▶ Description of the task
Once you find a line containing the word "naar" in the entries below, copy it.
START Data extract
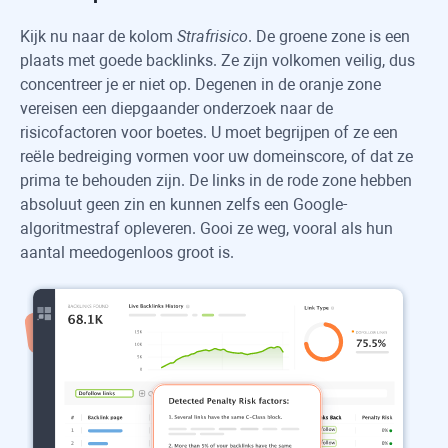
Kijk nu naar de kolom
Strafrisico
. De groene zone is een
plaats met goede backlinks. Ze zijn volkomen veilig, dus
concentreer je er niet op. Degenen in de oranje zone
vereisen een diepgaander onderzoek naar de
risicofactoren voor boetes. U moet begrijpen of ze een
reële bedreiging vormen voor uw domeinscore, of dat ze
prima te behouden zijn. De links in de rode zone hebben
absoluut geen zin en kunnen zelfs een Google-
algoritmestraf opleveren. Gooi ze weg, vooral als hun
aantal meedogenloos groot is.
END Data extract
▶ Response box
Kijk nu naar de kolom
vereisen een diepgaander onderzoek naar de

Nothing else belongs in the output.